Object-based feature embedding If external object detectors are available, it is possible to get finer object features for object relation modeling. We also experiment with this setting for a more comprehensive understanding. With the bounding boxes provided by pre-trained object detectors, we extract object features via ROI-Align (He et al., 2017) using the predicted bounding boxes on each frame. In this scenario, we use only B most confident boxes on each frame, forming object features \(\varvec{F}_o\in \mathbb {R}^{BT\times d}\) as a replacement of \(\varvec{F}_p\). For simplicity, in the following part of this section, we only use \(\varvec{F}_p\) to illustrate the remaining part of our model.

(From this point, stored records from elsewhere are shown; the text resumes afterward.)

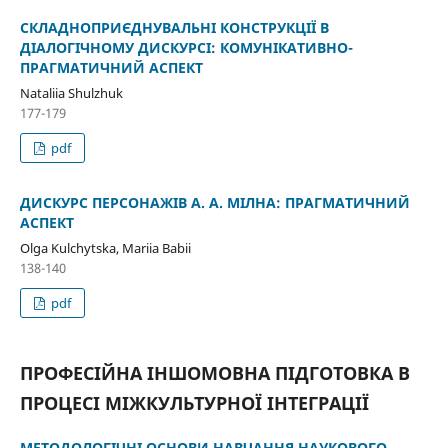
СКЛАДНОПРИЄДНУВАЛЬНІ КОНСТРУКЦІЇ В
ДІАЛОГІЧНОМУ ДИСКУРСІ: КОМУНІКАТИВНО-
ПРАГМАТИЧНИЙ АСПЕКТ
Nataliia Shulzhuk
177-179
pdf
ДИСКУРС ПЕРСОНАЖІВ А. А. МІЛНА: ПРАГМАТИЧНИЙ
АСПЕКТ
Olga Kulchytska, Mariia Babii
138-140
pdf
ПРОФЕСІЙНА ІНШОМОВНА ПІДГОТОВКА В
ПРОЦЕСІ МІЖКУЛЬТУРНОЇ ІНТЕГРАЦІЇ
МЕТОДОЛОГІЧНІ ОСНОВИ НАВЧАННЯ НАУКОВОГО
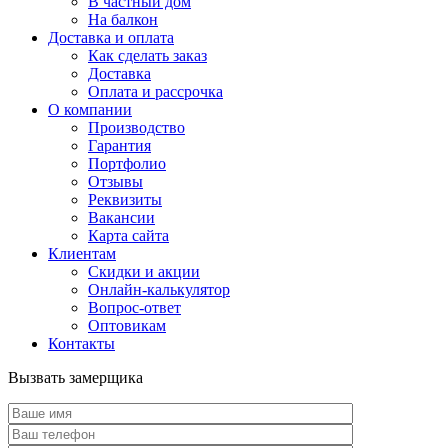
В частный дом
На балкон
Доставка и оплата
Как сделать заказ
Доставка
Оплата и рассрочка
О компании
Производство
Гарантия
Портфолио
Отзывы
Реквизиты
Вакансии
Карта сайта
Клиентам
Скидки и акции
Онлайн-калькулятор
Вопрос-ответ
Оптовикам
Контакты
Вызвать замерщика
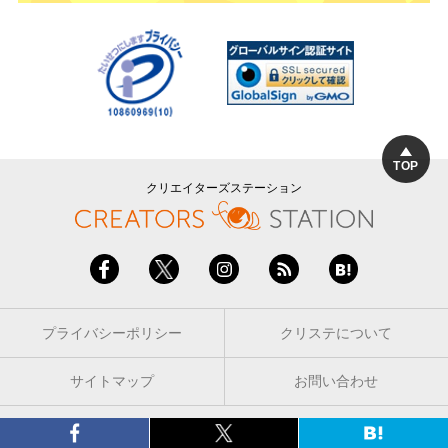
TOP
クリエイターズステーション
プライバシーポリシー
クリステについて
サイトマップ
お問い合わせ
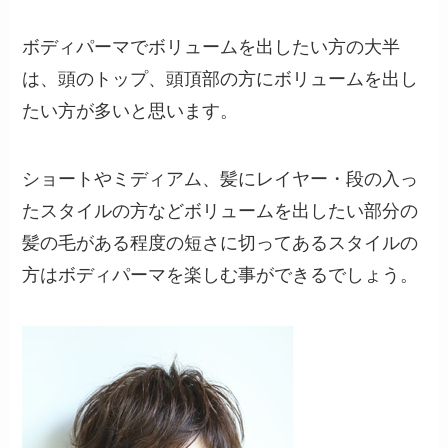
ボディパーマでボリュームを出したい方の大半
は、頭のトップ、頭頂部の方にボリュームを出し
たい方が多いと思います。
ショートやミディアム、髪にレイヤー・段の入っ
たスタイルの方などボリュームを出したい部分の
髪の毛がある程度の短さに切ってあるスタイルの
方はボディパーマを楽しむ事ができるでしょう。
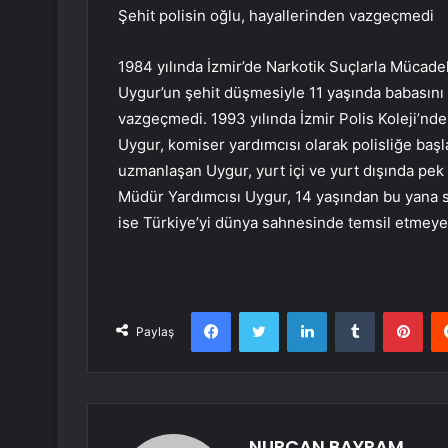
Şehit polisin oğlu, hayallerinden vazgeçmedi
1984 yılında İzmir’de Narkotik Suçlarla Müca
Uygur’un şehit düşmesiyle 11 yaşında babasını
vazgeçmedi. 1993 yılında İzmir Polis Koleji’nd
Uygur, komiser yardımcısı olarak polisliğe başl
uzmanlaşan Uygur, yurt içi ve yurt dışında pek 
Müdür Yardımcısı Uygur, 14 yaşından bu yana sp
ise Türkiye’yi dünya sahnesinde temsil etmeye
Facebook
Twitter
LinkedIn
Tumblr
Pint
Paylaş
NURCAN BAYRAM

3.2.2 Multi-level Multi-relation Encoder

To better generate prototypes that are discriminative for actions that involve multiple spatiotemporal regions, we propose to use a multi-relation encoder to encode the spatiotemporal information from \(\varvec{F}_a\) and \(\varvec{F}_o\). We specifically consider the following three relations: global action-global action relation, global-patch relation, and patch-patch relation. To enable effective modeling of these relations across frames, we adopt the transformer architecture as our base architecture, which has demonstrated strong performance in capturing long-range dependencies (Vaswani et al., 2017). As shown in Fig. 2, our encoder comprises three relation encoding transformers (RETs). The global action-global action RET (RET\(_{aa}\)) and the patch-patch RET (RET\(_{pp}\)) share the same structure but differ in their inputs. The RET\(_{aa}\) takes the global action feature \(\varvec{F}_a\) as input while the RET\(_{pp}\) takes as input patch features \(\varvec{F}_p\). Both RETs use the input to generate the query \(\varvec{Q}\), key \(\varvec{K}\) and value \(\varvec{V}\) vectors which are used in the transformer:

$$\begin{aligned}&\varvec{F}_{aa} = RET _{aa}(\varvec{Q}=\varvec{K}=\varvec{V}=\varvec{F}_a) \end{aligned}$$
(1)
$$\begin{aligned}&\varvec{F}_{pp} = RET _{pp}(\varvec{Q}=\varvec{K}=\varvec{V}=\varvec{F}_p), \end{aligned}$$
(2)

The global-patch RET (RET\(_{ap}\)) works slightly differently, where it maps \(\varvec{F}_a\) as query vector, while \(\varvec{F}_p\) as key and value vectors:

$$\begin{aligned} \varvec{F}_{ap} = RET _{ap}(\varvec{Q}=\varvec{F}_a, \; \varvec{K}=\varvec{V}=\varvec{F}_p). \end{aligned}$$
(3)

Each RET within the MM-Encoder outputs a feature vector with the same dimension as its input query vector. As a result, for each of the T frames in the video, we obtain \(L+2\) feature vectors with dimension d. To integrate these relations we concatenate the outputs from the three RETs, resulting in a multi-relation feature \(\varvec{F}_m\in \mathbb {R}^{(L+2)T\times d}\).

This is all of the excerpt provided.